Survey: The future of motor legal expenses

car crash

All change in motor LEI: How will products and prices evolve in motor legal expenses insurance after the implementation of the the online injury claim portal? Edward Murray reports on the findings of a joint Insurance Age and Coral Insurance Services survey

The government has pushed back the implementation of Official Injury Claim, the online personal injury portal, until at least April 2021.

The delay buys the motor legal expenses insurance (LEI) market some time to formalise its thinking around the new environment and market research carried out by Insurance Age, in association with Coral Insurance Services, suggests there are still some important issues for the industry to sort out.

The research canvassed opinions from 165 people across the market on topics ranging from future demand for motor LEI to consumer education and changing cost bases. The findings are discussed in detail here, with comment from some of the major players in the market.

Future demand
Most motor LEI sales are made in the shape of optional add-ons and, looking ahead, 55% of respondents said they felt demand for LEI would stay the same following the implementation of the personal injury reforms. A small number – 7% – felt demand for the cover would fall.
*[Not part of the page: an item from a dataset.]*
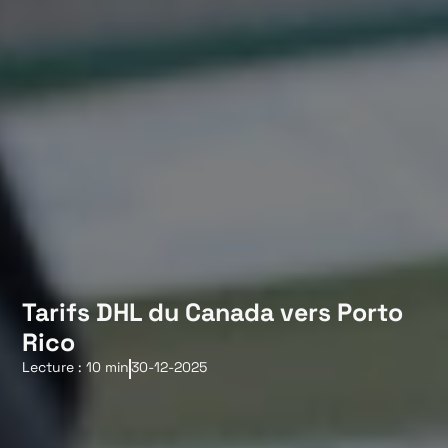
Tarifs DHL du Canada vers Porto
Rico
Lecture : 10 min
30-12-2025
These responses surprised market commentators, who generally believed that appetite for motor LEI would increase.

Explaining its view in more detail, a spokesperson for Direct Line Group, said: “Changes to the Small Claim Track (SCT) limits will increase post-reform from £1,000 to £5,000 for most personal injury claims. This could make motor LEI more attractive to customers as legal costs will not be recoverable in most cases.”

Jack Cousens, a spokesman for AA Insurance Services, was in agreement and he added: “We anticipate that as consumers become more aware of the support and value for money motor LEI provides when compared to other ways of accessing legal advice, the demand will increase.”

However, the research found only a minority (38%) of the survey respondents felt demand would increase. Breaking this down, 16% expected a rise of up to 10%, while 13% felt it would rise by up to 20%. A bullish 9% believed the increase would be in excess of 20%.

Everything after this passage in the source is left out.